SIRT1 and its downstream targets PGC-1a, PSK9, and SREBP1 play a crucial role in maintaining mitochondrial function, cholesterol transport, and fatty acid homeostasis. SIRT2 controls gluconeogenesis by deacetylating phosphoenolpyruvate carboxykinase. SIRT3 regulates OXPHOS, fatty acid oxidation, ketone production, and antioxidant stress. SIRT6 governs gluconeogenesis.
Given the significance of these pathways in the liver, maintaining NAD+ levels is indispensable for sustaining organ function. Under normal circumstances, NAMPT levels decrease, and CD38 levels increase due to obesity and aging, resulting in a twofold reduction in steady-state NAD+ levels by middle age.
Elevating NAD+ levels to match those of youth proves markedly effective in preventing and treating obesity, alcoholic fatty liver disease, and non-alcoholic steatohepatitis (NASH).

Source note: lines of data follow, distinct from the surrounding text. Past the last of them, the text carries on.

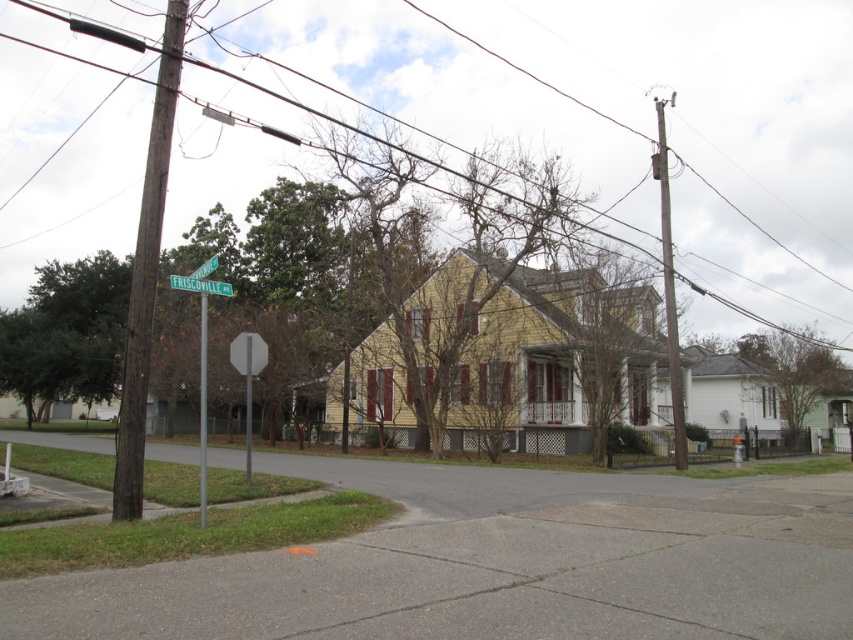 Question: Is brown wooden utility pole at right below metallic pole at left?

Choices:
 (A) yes
 (B) no

Answer: (B)

Question: Which object appears farthest from the camera in this image?

Choices:
 (A) brown wooden utility pole at right
 (B) smooth wire at upper center

Answer: (B)

Question: Among these objects, which one is nearest to the camera?

Choices:
 (A) smooth wire at upper center
 (B) metallic pole at left

Answer: (B)

Question: Which point appears farthest from the camera in this image?

Choices:
 (A) (204, 461)
 (B) (200, 285)
 (C) (666, 316)
 (D) (201, 321)

Answer: (C)

Question: Considering the relative positions of brown wooden pole at left and green plastic street sign at upper center in the image provided, where is brown wooden pole at left located with respect to green plastic street sign at upper center?

Choices:
 (A) right
 (B) left

Answer: (B)

Question: Can you confirm if smooth wire at upper center is thinner than brown wooden utility pole at right?

Choices:
 (A) no
 (B) yes

Answer: (A)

Additionally, it improves glucose homeostasis and mitigates mitochondrial dysfunction, fostering overall liver health, enhancing regenerative capacity, and shielding the liver from toxic damage. The key lies in understanding the intricate dance of NAD+ within the liver—a dance that holds the promise of unlocking new avenues for liver health and regeneration.